Privacy concerns for Google's Street View may now extend to penguins, following the service's extension to a seventh continent - Antarctica.
The Antarctica imagery is so far limited, showing panoramas of the coast and penguins of Half Moon Island.
Google says its service now covers 25 nations on all the world's continents.
Street View has expanded massively since its launch in 2007 but has encountered a number of protests over its data collection.
Wi-fi concernsBrian McClendon, vice-president of Engineering, Google Earth and Maps, announced the extension to Antarctica - and also to Brazil and Ireland - on Google Blog.
Google Street View's images are normally taken from a fleet of adapted cars but the Antarctica shots are a combination of Google and user photographs.
"The blue dots you see throughout the continent when dragging the pegman are user-contributed photos," Mr McClendon said.
He added: "We often consider Street View to be the last zoom layer on the map.
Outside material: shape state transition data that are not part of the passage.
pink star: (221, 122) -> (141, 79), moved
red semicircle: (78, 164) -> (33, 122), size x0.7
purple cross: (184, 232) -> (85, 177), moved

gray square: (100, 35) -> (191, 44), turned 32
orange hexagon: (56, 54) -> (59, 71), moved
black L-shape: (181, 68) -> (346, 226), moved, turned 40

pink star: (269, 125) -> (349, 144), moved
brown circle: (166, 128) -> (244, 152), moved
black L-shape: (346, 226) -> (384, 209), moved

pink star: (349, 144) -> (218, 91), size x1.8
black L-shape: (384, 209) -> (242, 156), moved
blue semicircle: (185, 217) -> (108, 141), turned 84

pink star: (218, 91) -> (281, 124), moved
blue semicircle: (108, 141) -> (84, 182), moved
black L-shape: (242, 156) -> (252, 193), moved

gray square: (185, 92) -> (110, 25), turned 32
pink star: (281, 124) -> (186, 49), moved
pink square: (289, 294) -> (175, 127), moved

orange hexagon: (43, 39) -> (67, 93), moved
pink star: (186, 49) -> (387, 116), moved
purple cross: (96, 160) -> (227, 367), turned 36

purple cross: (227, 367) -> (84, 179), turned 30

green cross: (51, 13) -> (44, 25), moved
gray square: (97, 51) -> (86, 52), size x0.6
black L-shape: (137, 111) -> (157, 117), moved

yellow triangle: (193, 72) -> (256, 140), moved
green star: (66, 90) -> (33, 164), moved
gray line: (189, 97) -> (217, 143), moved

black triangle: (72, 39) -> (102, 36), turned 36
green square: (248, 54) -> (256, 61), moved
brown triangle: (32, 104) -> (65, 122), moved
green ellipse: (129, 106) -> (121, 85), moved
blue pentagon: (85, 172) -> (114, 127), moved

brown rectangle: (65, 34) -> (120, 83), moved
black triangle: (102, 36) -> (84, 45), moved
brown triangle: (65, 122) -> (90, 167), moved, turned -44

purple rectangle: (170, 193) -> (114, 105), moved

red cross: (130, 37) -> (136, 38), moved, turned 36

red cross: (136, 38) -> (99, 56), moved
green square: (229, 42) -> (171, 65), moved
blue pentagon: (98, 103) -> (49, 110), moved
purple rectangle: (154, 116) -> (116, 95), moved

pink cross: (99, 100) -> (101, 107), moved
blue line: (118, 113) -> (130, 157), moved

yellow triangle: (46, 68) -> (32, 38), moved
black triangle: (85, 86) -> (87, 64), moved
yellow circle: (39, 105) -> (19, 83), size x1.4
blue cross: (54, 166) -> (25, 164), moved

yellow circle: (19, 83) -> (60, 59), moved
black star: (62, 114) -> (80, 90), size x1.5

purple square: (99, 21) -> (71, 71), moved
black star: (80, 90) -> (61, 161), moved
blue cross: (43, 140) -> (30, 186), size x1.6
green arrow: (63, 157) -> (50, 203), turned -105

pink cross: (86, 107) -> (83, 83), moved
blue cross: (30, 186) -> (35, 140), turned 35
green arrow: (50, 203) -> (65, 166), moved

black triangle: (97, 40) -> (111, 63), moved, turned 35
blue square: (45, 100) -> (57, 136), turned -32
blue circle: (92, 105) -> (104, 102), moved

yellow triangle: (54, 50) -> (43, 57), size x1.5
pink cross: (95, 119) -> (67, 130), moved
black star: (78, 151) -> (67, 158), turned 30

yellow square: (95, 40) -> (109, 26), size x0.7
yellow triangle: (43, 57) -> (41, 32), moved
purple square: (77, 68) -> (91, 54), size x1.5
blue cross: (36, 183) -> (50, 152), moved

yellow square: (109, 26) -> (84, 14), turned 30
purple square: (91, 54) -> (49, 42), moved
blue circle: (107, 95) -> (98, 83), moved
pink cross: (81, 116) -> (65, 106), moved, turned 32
And a way to show you what a place looks like as if you were there in person, whether you're checking out a coffee shop across town or planning a vacation across the globe.
"You can now see images from around the world spanning from the beaches of Brazil, to the moors of Ireland, to the icy terrain in Antarctica."
Google Street View was launched in May 2007, covering San Francisco, Las Vegas, Denver, New York and Miami, allowing users to navigate virtual streets from photographs gathered from directional cameras on special vehicles.
The service has been hugely successful but has brought problems of privacy in some countries.
In May, Google admitted that for the past three years it had wrongly collected information people had sent over unencrypted wi-fi networks.
The issue came to light after German authorities asked to audit the data the company's Street View cars gathered. It emerged the wi-fi data collection had occurred in more than 30 countries.
Investigations are ongoing in France, Germany and Australia, while in Spain, the firm has been summoned to appear before a judge on 4 October.
This month, the office for personal data protection in the Czech Republic refused to grant Google a licence to collect fresh data in the country.